September 29th, 2021
By Rehan Piracha
Following the killings of nine people during a jirga in Upper Dir recently, Khyber Pakhtunkhwa police have been instructed not to allow privately-held jirgas in their jurisdictions, police sources told Voicepk.net.
However, police will continue to facilitate and provide security to jirgas held under the mechanism of the dispute resolution councils and alternate dispute resolution councils in the districts.
On September 20, rival groups opened fire during a gathering of elders in Upper Dir’s Bandagai Barawal area to settle a land dispute. Taking notice of the incident, Inspector General of Police Moazzam Jah Ansari called for activation of the police dispute resolution councils to end property disputes, adding that jirgas under the councils should be provided with foolproof security.

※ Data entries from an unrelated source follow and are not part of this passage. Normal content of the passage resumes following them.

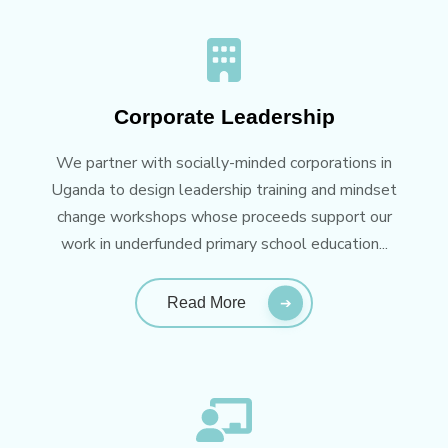
Corporate Leadership
We partner with socially-minded corporations in
Uganda to design leadership training and mindset
change workshops whose proceeds support our
work in underfunded primary school education...
Read More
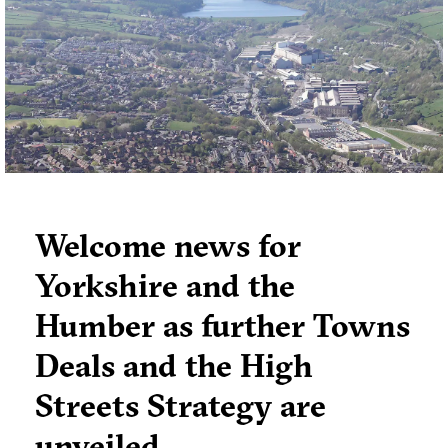
requiring corrective action.
Welcome news for
Yorkshire and the
Humber as further Towns
Deals and the High
Streets Strategy are
unveiled…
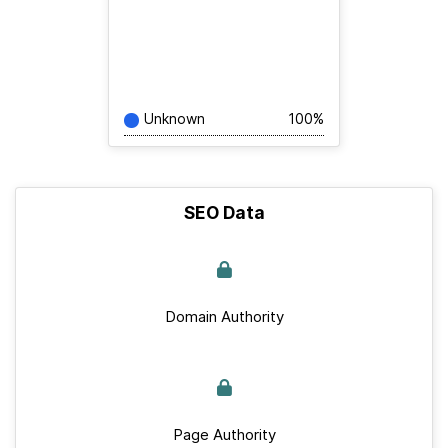
Unknown
100%
SEO Data
Domain Authority
Page Authority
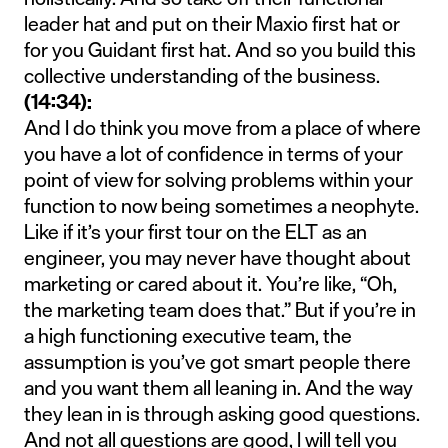
leader hat and put on their Maxio first hat or
for you Guidant first hat. And so you build this
collective understanding of the business.
(14:34):
And I do think you move from a place of where
you have a lot of confidence in terms of your
point of view for solving problems within your
function to now being sometimes a neophyte.
Like if it’s your first tour on the ELT as an
engineer, you may never have thought about
marketing or cared about it. You’re like, “Oh,
the marketing team does that.” But if you’re in
a high functioning executive team, the
assumption is you’ve got smart people there
and you want them all leaning in. And the way
they lean in is through asking good questions.
And not all questions are good, I will tell you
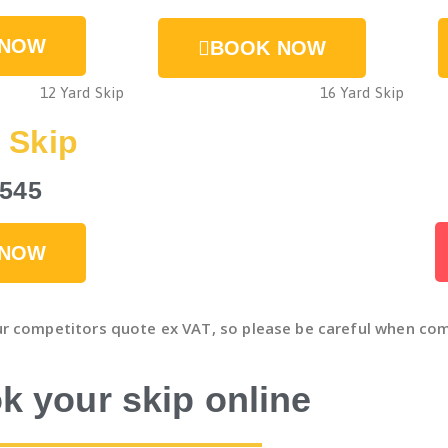
 NOW
BOOK NOW
 Skip
£545
 NOW
ur competitors quote ex VAT, so please be careful when com
k your skip online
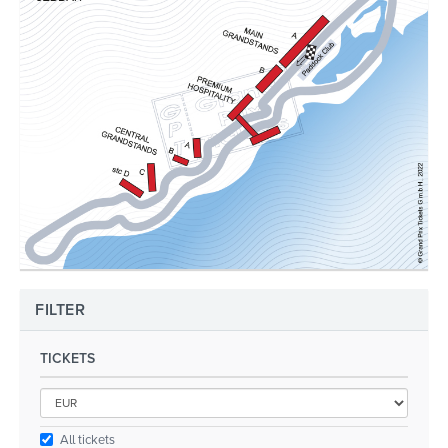
FILTER
TICKETS
All tickets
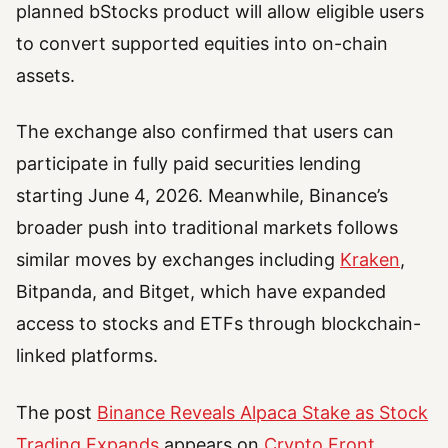
planned bStocks product will allow eligible users
to convert supported equities into on-chain
assets.
The exchange also confirmed that users can
participate in fully paid securities lending
starting June 4, 2026. Meanwhile, Binance’s
broader push into traditional markets follows
similar moves by exchanges including
Kraken
,
Bitpanda, and Bitget, which have expanded
access to stocks and ETFs through blockchain-
linked platforms.
The post
Binance Reveals Alpaca Stake as Stock
Trading Expands
appears on
Crypto Front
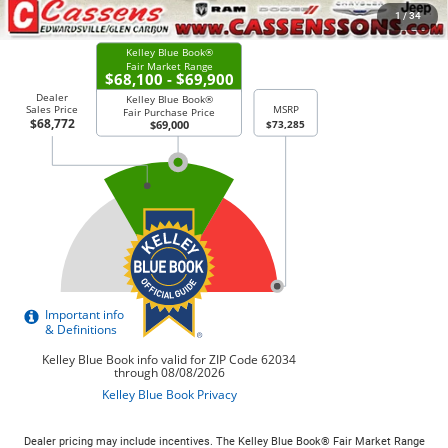
CHECK AVAILABILITY
1
/
34
Dealer pricing may include incentives. The Kelley Blue Book® Fair Market Range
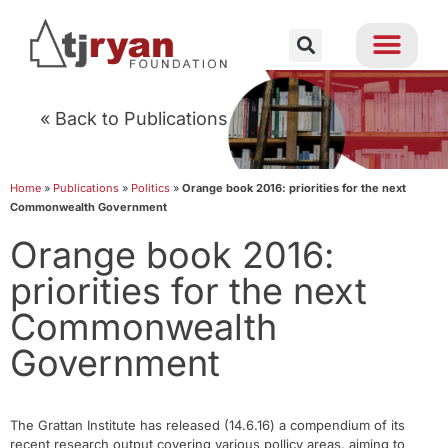
« Back to Publications
Home
»
Publications
»
Politics
»
Orange book 2016: priorities for the next
Commonwealth Government
Orange book 2016:
priorities for the next
Commonwealth
Government
The Grattan Institute has released (14.6.16) a compendium of its
recent research output covering various pollicy areas, aiming to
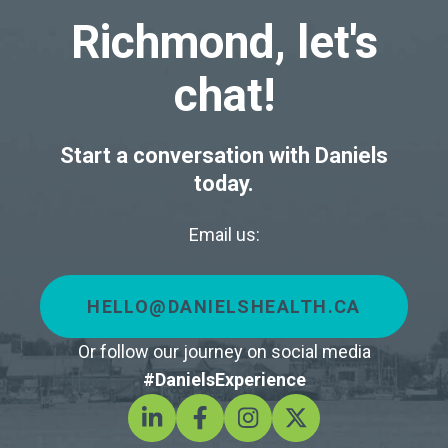
Richmond, let's
chat!
Start a conversation with Daniels
today.
Email us:
HELLO@DANIELSHEALTH.CA
Or follow our journey on social media
#DanielsExperience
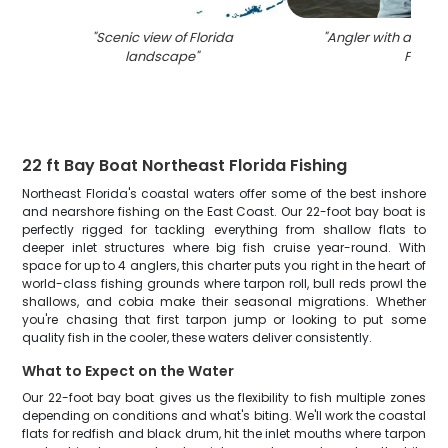
"
Scenic view of Florida
"
Angler with a 22-inc
landscape
"
FL
"
22 ft Bay Boat Northeast Florida Fishing
Northeast Florida's coastal waters offer some of the best inshore
and nearshore fishing on the East Coast. Our 22-foot bay boat is
perfectly rigged for tackling everything from shallow flats to
deeper inlet structures where big fish cruise year-round. With
space for up to 4 anglers, this charter puts you right in the heart of
world-class fishing grounds where tarpon roll, bull reds prowl the
shallows, and cobia make their seasonal migrations. Whether
you're chasing that first tarpon jump or looking to put some
quality fish in the cooler, these waters deliver consistently.
What to Expect on the Water
Our 22-foot bay boat gives us the flexibility to fish multiple zones
depending on conditions and what's biting. We'll work the coastal
flats for redfish and black drum, hit the inlet mouths where tarpon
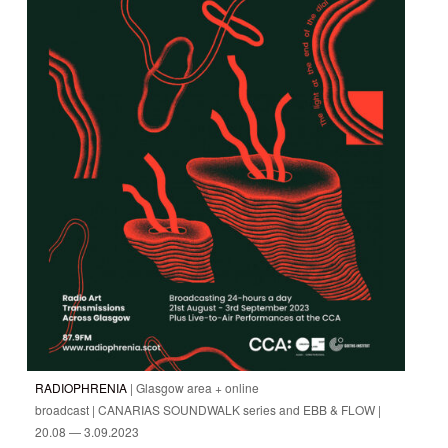
RADIOPHRENIA
| Glasgow area + online
broadcast | CANARIAS SOUNDWALK series and EBB & FLOW |
20.08 — 3.09.2023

Police have arrested 8 suspects out of 11 suspects nominated in the case, Upper Dir SHO Lal Bahadur Khan told Voicepk.net. He said the Jirga participants had not intimated police about the gathering.
Following the killings, police has been instructed not to allow any privately-held local jirgas in the district. “People wishing to hold jirga to settle a dispute between them will have to approach the dispute resolution council of the police or alternate dispute resolution council under the deputy commissioner’s office,” SHO Lal Bahadur Khan said.
According to police sources, jirga gatherings under the councils are to be held in a peaceful and secure atmosphere. Participants of the jirgas will be barred from bringing weapons to the gathering which would be held in police stations or district offices, the sources said, adding that no jirgas will be held in open spaces.
Zeeshan Asghar, provincial police spokesperson did not respond to messages and calls to confirm police directives against privately-held jirgas in the province. Kamran Bangash, provincial government spokesperson, also did not respond to questions about measures taken by the government to stop privately-held jirgas to settle land disputes in districts across the province.
There have been several clashes over land disputes in the province this year. On August 26, eight people were killed in a land dispute near Parachinar in the Kurram tribal district. On July 10, seven people were killed when two clans clashed over a land dispute in Swat.
Civil society activists and opposition lawmakers have demanded the government to take notice of killings over land disputes.
Delay in land records computerization cause of land disputes: Orakzai
Nighat Orakzai, a member of the provincial assembly from the Pakistan Peoples Party, said the disputes were a result of the delay in the computerization of land records in the province. The present government has spent millions of rupees on the computerization of land records in the last five years but has not completed the digitization process in the province, Orakzai said.
According to the land revenue department, the digitization process of land records of 58 tehsils of different districts would be completed by June 2022. However, the government has yet to launch a project for the digitization of land records in the merged districts.
Referring to the Upper Dir incident, she said people had no option other than holding jirgas themselves to resolve their land disputes as the provincial government had failed to redress their grievances. “The alternate dispute resolution councils and dispute resolutions councils are mostly non-functional in the merged districts,” she pointed out.
The residents of the merged districts are demanding restoration of the Frontier Crimes Regulation in the region because of the failure of the government to provide the basic civic services and infrastructure as promised to them,” she added.